After seeing Red Death live at Nice Price Books in Raleigh, the anticipation for their newest vinyl release was similar to that of a new Star Wars movie. I had followed many of their projects while living in Raleigh, and was fortunate to see nearly every set ever played by Abuse., Last Words, and fortunately played some cool shows short-lived Macht Nichts, all which are precursors to Red Death.

My favorite song on the album has to be UNHOLY AGONY II. When they played it live, I could feel the beginning out, and heard the snare crack into a vicious down-tempo, I was in the middle of the floor spinning my hair around like Andrew WK. It's great on record, but still doesn't do justice to how I saw it live when they played Minneapolis two weeks ago. The breakdown tempo change in UNHOLY AGONY II is, to me, immediately noted as a clever tip of the hat from Ace to Raleigh's Jeff Young for his brutal and clever down-stroke riffing in Last Words. To me, that's probably the coolest thing you can do in respect to your previous bands, is add simple notes and clever homage to what you've done before. Instead of naming an ex-members list for themselves, the actions of Red Death speak much louder than words. You can feel and undeniably understand where they came from and what bands they were probably in or liked without creating a "for fans of" section at all. This LP does so perfectly!

The song Strategic Mass Delirium starts an intro of subtle limitations that immediately changes gears, and hits the nitro boost in what feels like a Celtic Frost style tempo change. Straight forward hardcore slamming riffing and writing on the bass on the song ALLEVIATE by Coke Bust's Nick Candela bring you an evolution of what sounds like a structure that couldn't fit on their Degredation EP, but twisted to fit the style of Red Death's more rock n' roll feel. The untamed guitars and feedback between and during tracks have clear nods to classic Raleigh hardcore titans such as Double Negative and CoC, but there are probably enough blogs and reviews saying the same thing already.

Chad's vocals are menacing and professional in a very tasteful way. Ranging dynamics from proto-thrashers and the diaphragm charges you may have heard on Infest's "No Man's Slave" LP (see the fast kick-drum tag in Unholy Agony II). Menacing and highly energetic, riotous snarl.

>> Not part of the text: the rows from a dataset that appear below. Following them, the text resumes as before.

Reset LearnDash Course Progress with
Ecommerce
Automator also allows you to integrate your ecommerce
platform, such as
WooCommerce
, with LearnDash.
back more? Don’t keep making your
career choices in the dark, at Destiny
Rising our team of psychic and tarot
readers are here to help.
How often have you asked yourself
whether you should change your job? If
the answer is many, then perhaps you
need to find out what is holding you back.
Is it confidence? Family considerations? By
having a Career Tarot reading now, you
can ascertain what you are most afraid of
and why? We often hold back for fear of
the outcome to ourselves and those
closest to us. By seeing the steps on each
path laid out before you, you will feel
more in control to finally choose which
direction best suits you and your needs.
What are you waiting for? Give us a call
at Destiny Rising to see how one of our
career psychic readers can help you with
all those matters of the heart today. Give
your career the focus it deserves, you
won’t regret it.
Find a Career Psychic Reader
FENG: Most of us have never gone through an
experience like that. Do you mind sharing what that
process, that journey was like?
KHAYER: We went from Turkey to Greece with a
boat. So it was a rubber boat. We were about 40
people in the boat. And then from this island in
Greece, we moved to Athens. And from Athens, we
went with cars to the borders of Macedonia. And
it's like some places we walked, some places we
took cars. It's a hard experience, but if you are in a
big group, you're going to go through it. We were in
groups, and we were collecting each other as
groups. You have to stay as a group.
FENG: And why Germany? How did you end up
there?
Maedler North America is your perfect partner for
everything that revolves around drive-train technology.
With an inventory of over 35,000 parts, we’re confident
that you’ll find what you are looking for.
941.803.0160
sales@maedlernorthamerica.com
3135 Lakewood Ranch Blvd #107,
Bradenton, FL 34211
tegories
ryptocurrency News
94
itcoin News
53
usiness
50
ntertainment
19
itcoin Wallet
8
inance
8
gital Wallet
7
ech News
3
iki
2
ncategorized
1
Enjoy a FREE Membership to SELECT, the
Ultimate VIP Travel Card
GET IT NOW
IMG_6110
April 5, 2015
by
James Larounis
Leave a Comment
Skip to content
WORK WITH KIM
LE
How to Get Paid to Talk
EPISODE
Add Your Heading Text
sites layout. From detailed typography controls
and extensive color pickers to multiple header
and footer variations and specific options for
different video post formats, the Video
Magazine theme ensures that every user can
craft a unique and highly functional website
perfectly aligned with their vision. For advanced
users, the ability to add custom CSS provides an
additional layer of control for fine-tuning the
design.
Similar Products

Connor slams one out of the ballpark with both the drum sound on the record and his keen ability to write great parts. The second song RUINOUS WRATH shows a nod to Raleigh's Brian Walsby and Reed Mullin which seem meaningfully intentional and logical for the song to have it's "Raleigh feel", while incorporating an evolution of it all by rewarding us with certain methods gained from Sepultura's Igor Cavalera. I remember seeing Connor play drums in a living room when he was like 16 or something and the only thing I could say to Jeff was, "Holy shit we have a new Brandon Ferrell now." It was like finding a long-lost Skywalker in a world that really needs great hardcore punk.

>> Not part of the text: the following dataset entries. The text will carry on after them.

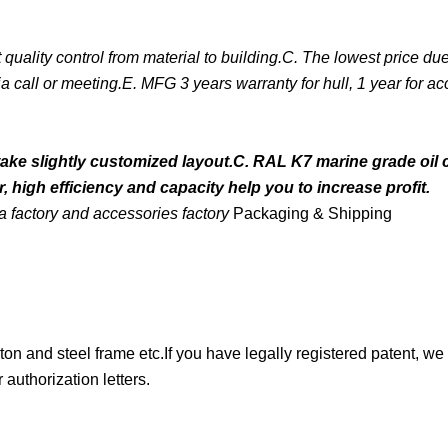
ality control from material to building.C. The lowest price due 
a call or meeting.E. MFG 3 years warranty for hull, 1 year for ac
take slightly customized layout.C. RAL K7 marine grade oil 
 high efficiency and capacity help you to increase profit.
 factory and accessories factory
Packaging & Shipping
ton and steel frame etc.If you have legally registered patent, we
authorization letters.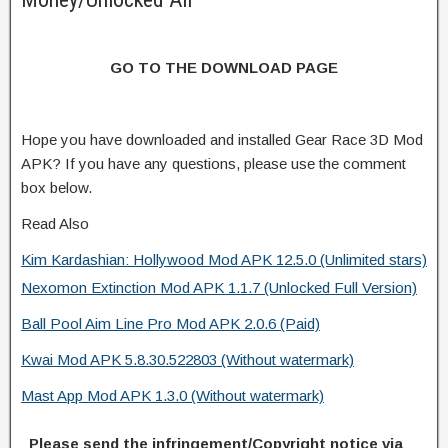
GO TO THE DOWNLOAD PAGE
Hope you have downloaded and installed Gear Race 3D Mod
APK? If you have any questions, please use the comment
box below.
Read Also
Kim Kardashian: Hollywood Mod APK 12.5.0 (Unlimited stars)
Nexomon Extinction Mod APK 1.1.7 (Unlocked Full Version)
Ball Pool Aim Line Pro Mod APK 2.0.6 (Paid)
Kwai Mod APK 5.8.30.522803 (Without watermark)
Mast App Mod APK 1.3.0 (Without watermark)
Please send the infringement/Copyright notice via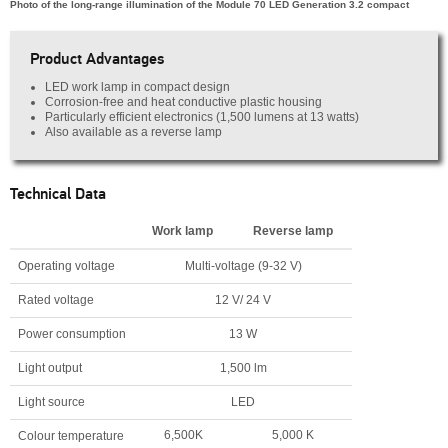
Photo of the long-range illumination of the Module 70 LED Generation 3.2 compact
Product Advantages
LED work lamp in compact design
Corrosion-free and heat conductive plastic housing
Particularly efficient electronics (1,500 lumens at 13 watts)
Also available as a reverse lamp
Technical Data
Work lamp
Reverse lamp
Operating voltage
Multi-voltage (9-32 V)
Rated voltage
12 V/ 24 V
Power consumption
13 W
Light output
1,500 lm
Light source
LED
6,500K
5,000 K
Colour temperature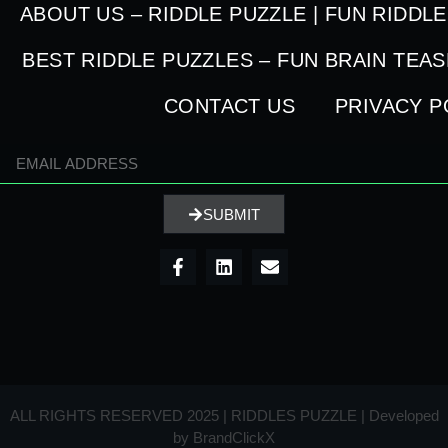
ABOUT US – RIDDLE PUZZLE | FUN RIDDL
BEST RIDDLE PUZZLES – FUN BRAIN TEA
CONTACT US
PRIVACY P
SUBMIT
ALL RIGHTS RESERVED 2025 | RIDDLES PUZZLE | Developed
by
BrandClickX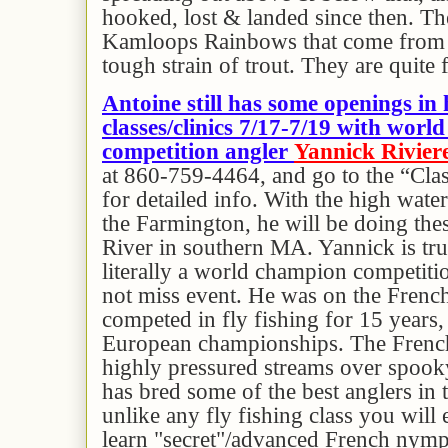
hooked, lost & landed since then. Th
Kamloops Rainbows that come from 
tough strain of trout. They are quite 
Antoine still has some openings in 
classes/clinics 7/17-7/19 with wor
competition angler
Yannick Rivier
at 860-759-4464, and go to the “Cla
for detailed info. With the high wate
the Farmington, he will be doing the
River in southern MA. Yannick is tru
literally a world champion competitio
not miss event. He was on the French
competed in fly fishing for 15 years,
European championships. The French
highly pressured streams over spooky
has bred some of the best anglers in t
unlike any fly fishing class you will 
learn "secret"/advanced French nymp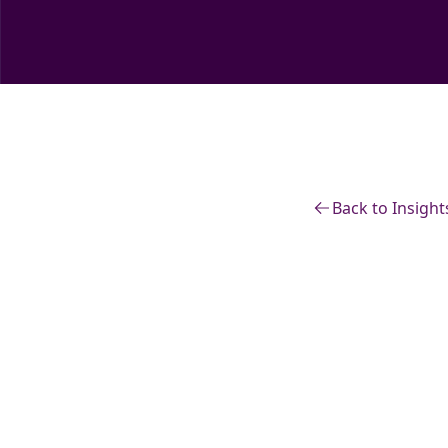
Back to Insight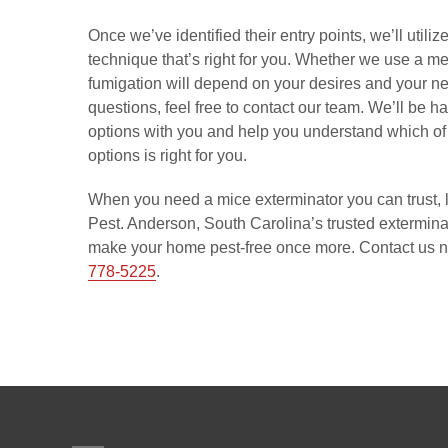
Once we’ve identified their entry points, we’ll util
technique that’s right for you. Whether we use a met
fumigation will depend on your desires and your ne
questions, feel free to contact our team. We’ll be h
options with you and help you understand which of 
options is right for you.
When you need a mice exterminator you can trust, l
Pest. Anderson, South Carolina’s trusted exterminat
make your home pest-free once more. Contact us n
778-5225
.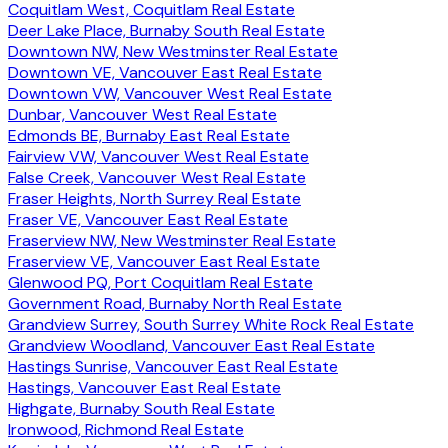
Coquitlam West, Coquitlam Real Estate
Deer Lake Place, Burnaby South Real Estate
Downtown NW, New Westminster Real Estate
Downtown VE, Vancouver East Real Estate
Downtown VW, Vancouver West Real Estate
Dunbar, Vancouver West Real Estate
Edmonds BE, Burnaby East Real Estate
Fairview VW, Vancouver West Real Estate
False Creek, Vancouver West Real Estate
Fraser Heights, North Surrey Real Estate
Fraser VE, Vancouver East Real Estate
Fraserview NW, New Westminster Real Estate
Fraserview VE, Vancouver East Real Estate
Glenwood PQ, Port Coquitlam Real Estate
Government Road, Burnaby North Real Estate
Grandview Surrey, South Surrey White Rock Real Estate
Grandview Woodland, Vancouver East Real Estate
Hastings Sunrise, Vancouver East Real Estate
Hastings, Vancouver East Real Estate
Highgate, Burnaby South Real Estate
Ironwood, Richmond Real Estate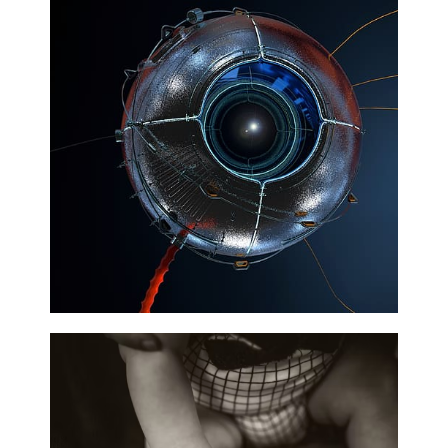
Technology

The brutality and fine production of this record pick up right where the fantastic and absolutely punishing LP by 'Abuse.' left off at the end of their band, and this offers something different and just all around cool. Every note is clear and concise, and it was everything I was hoping for when these guys started packing their bags. This record takes everything we've learned from Raleigh hardcore history and crams in together on wax. They just "get it". I can't recommend this record enough.